■ Provided entries ■
──────────────────────────────

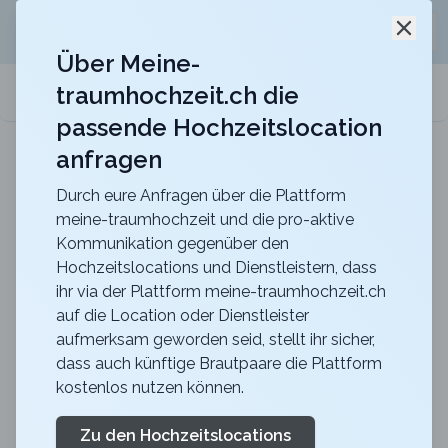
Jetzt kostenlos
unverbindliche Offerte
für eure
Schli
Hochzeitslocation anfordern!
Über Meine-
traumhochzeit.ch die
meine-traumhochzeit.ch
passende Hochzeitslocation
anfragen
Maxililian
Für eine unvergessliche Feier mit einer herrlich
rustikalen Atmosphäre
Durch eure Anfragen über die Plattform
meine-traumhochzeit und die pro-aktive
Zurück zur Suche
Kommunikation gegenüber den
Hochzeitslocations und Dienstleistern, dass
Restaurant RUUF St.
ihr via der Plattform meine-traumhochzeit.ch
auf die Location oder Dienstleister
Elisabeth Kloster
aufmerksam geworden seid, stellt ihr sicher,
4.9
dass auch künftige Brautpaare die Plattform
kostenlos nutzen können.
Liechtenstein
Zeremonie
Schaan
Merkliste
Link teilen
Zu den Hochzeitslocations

──────────────────────────────

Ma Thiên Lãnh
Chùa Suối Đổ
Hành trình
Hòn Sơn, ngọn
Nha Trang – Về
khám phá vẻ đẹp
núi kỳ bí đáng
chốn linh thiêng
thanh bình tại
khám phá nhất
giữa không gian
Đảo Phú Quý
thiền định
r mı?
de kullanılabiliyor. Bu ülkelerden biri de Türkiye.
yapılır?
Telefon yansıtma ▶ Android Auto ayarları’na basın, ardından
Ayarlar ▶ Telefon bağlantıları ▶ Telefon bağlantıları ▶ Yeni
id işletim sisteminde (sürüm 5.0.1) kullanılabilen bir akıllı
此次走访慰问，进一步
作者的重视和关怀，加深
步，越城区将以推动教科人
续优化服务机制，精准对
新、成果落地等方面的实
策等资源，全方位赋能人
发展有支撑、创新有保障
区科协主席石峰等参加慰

──────────────────────────────

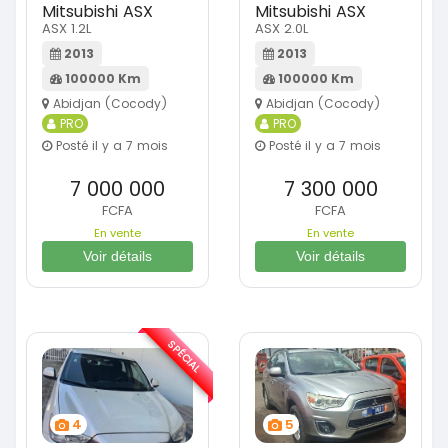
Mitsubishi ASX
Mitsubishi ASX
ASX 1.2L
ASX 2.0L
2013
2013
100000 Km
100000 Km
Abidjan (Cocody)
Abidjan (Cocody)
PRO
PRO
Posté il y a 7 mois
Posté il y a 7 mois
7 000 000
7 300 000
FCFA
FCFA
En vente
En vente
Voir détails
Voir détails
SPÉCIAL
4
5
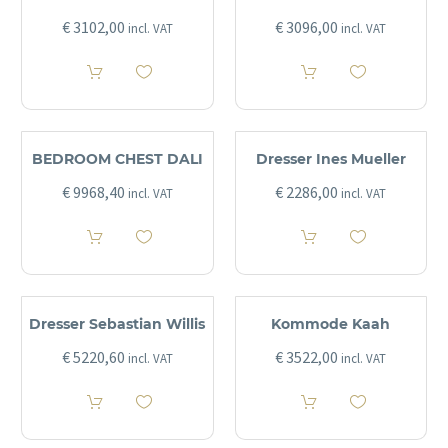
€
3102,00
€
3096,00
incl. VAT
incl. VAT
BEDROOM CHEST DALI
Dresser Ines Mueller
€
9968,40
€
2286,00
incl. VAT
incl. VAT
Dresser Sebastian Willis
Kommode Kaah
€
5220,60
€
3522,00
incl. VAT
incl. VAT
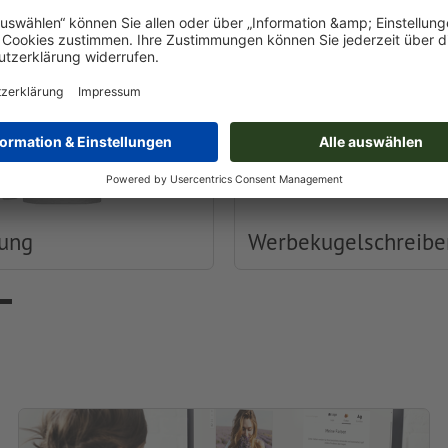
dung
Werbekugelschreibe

──────────────────────────────

■ Exercise directions ■
Restate word for word the entries above, starting at the line with "Jetzt kostenlos" and ending at the line with "Zu den Hochzeitslocations", inclusive, and no others.

■ Exercise result ■
Jetzt kostenlos
unverbindliche Offerte
für eure
Schli
Hochzeitslocation anfordern!
Über Meine-
traumhochzeit.ch die
meine-traumhochzeit.ch
passende Hochzeitslocation
anfragen
Maxililian
Für eine unvergessliche Feier mit einer herrlich
rustikalen Atmosphäre
Durch eure Anfragen über die Plattform
meine-traumhochzeit und die pro-aktive
Zurück zur Suche
Kommunikation gegenüber den
Hochzeitslocations und Dienstleistern, dass
Restaurant RUUF St.
ihr via der Plattform meine-traumhochzeit.ch
auf die Location oder Dienstleister
Elisabeth Kloster
aufmerksam geworden seid, stellt ihr sicher,
4.9
dass auch künftige Brautpaare die Plattform
kostenlos nutzen können.
Liechtenstein
Zeremonie
Schaan
Merkliste
Link teilen
Zu den Hochzeitslocations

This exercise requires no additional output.